Tuesday, June 21, 2011

Tears from The Ice Queen

My friends call me The Ice Queen.

Perhaps I should clarify. I’m not a cold person. I’d like to think that overall I’m warm and friendly (when I’m not being sarcastic and snarky.) But my friends refer to me as The Ice Queen because I have a reputation for being one of those women who never seem to cry at anything. Movies, books, news stories…not a drop. This is, of course, not true. But I can see how my friends might perceive this.

It’s not that I don’t cry. It’s that I don’t like crying at things that obviously try to manipulate me. For example, those movies that use music and dialogue and dewy sentiments that practically scream “You will cry now” at the audience. I hold it in just to spite them.

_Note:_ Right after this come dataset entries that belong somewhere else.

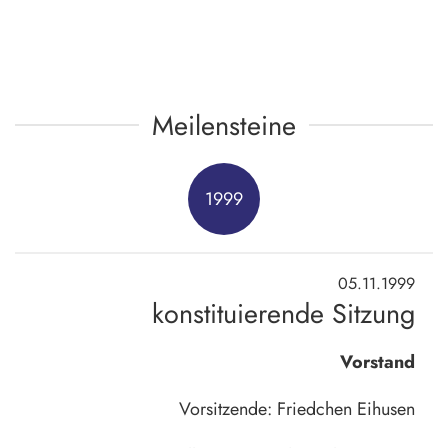
Meilensteine
1999
05.11.1999
konstituierende Sitzung
Vorstand
Vorsitzende: Friedchen Eihusen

My friend and I went to see “World Trade Center” several years ago. Nicholas Cage starred in the true story of two Port Authority officers who were, against all odds, pulled alive from the rubble at Ground Zero. It was an incredibly moving story and my friend sobbed throughout the entire film. I didn’t sprout one single tear until the very end, when the main character is pulled out on a stretcher and he tells his wife “The thought of you kept me alive”. That did it. One solitary tear rolled down my face.

That same friend and I went to see “My Sister’s Keeper” a few years back. This was the fictional story of a girl who has to decide whether or not to donate her kidney to her dying sister. People were bawling all around me as the audience was bombarded with emotional images and maudlin music.

I shed not one tear. In fact, I kind of wished the folks around me would pipe down so I could hear the dialogue.

Thus my reputation as the Ice Queen grew. My book club would discuss books that had everyone in tears at the end...everyone, that is, except me. Even in bible study, while I was touched by the personal stories shared, I would remain dry-eyed while people around me reached for the tissue box. What’s wrong with me? I wasn’t always this way.

When my children were small, they took music classes in Scituate and at the end of every 8-week session, Miss Beth would play “Pomp and Circumstance” and hand out graduation certificates to the children. My eyes watered every single time. The same thing happened when Miss Vicky played the Olympic theme song as my kids showed off their toddler gymnastic skills at TumbleFun and placed medals around their necks. And the end of “It’s a Wonderful Life” always left me in tears. (“To my big brother George…the richest man in town!” Sniff…sniff).

So what happened? Have I become hardened with age? Is it my changing hormones as I approach fifty? Have I run out of tears? Whatever the reason, I’m no longer crying at the drop of a hat. Yet, I don’t think the term “Ice Queen” is completely appropriate.

Where are these people when I’m standing at a baseball game listening to the Star Spangled Banner? As soon as they get to the line “Oh say does that Star Spangled Banner yet wave?” and people start cheering, my throat gets tight and tears spring to my eyes.

Or how about when I took my kids to see “Toy Story 3” and had to wipe my face constantly during the last 20 minutes with butter-stained napkins? That scene where Andy reluctantly hands over Woody and all his other toys killed me. My friend looked at me askance over the top of my son’s head as I dabbed at my eyes. Was the Ice Queen really crying over Toy Story?

Worst of all was this past week at 4th grade memory day. The event was my son’s graduation from elementary school and I warned everyone well in advance that the Ice Queen would be bustin’ out the tears. One friend said, “Take a picture for me, I want to see what that looks like.”

For one hour and fifteen minutes, I sniffed and snuffed and dabbed at my eyes. From the first strains of “God Bless America”, the waterworks began. As the children marched into the gymnasium, I cried. When the principal read an emotional speech about giving our children back to us, I cried. When we watched a multimedia presentation featuring our kids, I laughed…and cried. When the principal said, “I give you the 2011 Graduating Class of Sylvester School” I cried. And when she asked the students to turn around and applaud their parents, I bawled. My son caught my eye and mouthed the words “I love you.” I mouthed the words, “I love you too” as the tears streamed down my face.

True to my word, I took a picture for my friend just so I could prove that even the Ice Queen is capable of melting every now and then. I’m only human. But don’t expect to see me dabbing at my eyes in the movie theater anytime soon.

Unless, of course, they decide to make Toy Story 4.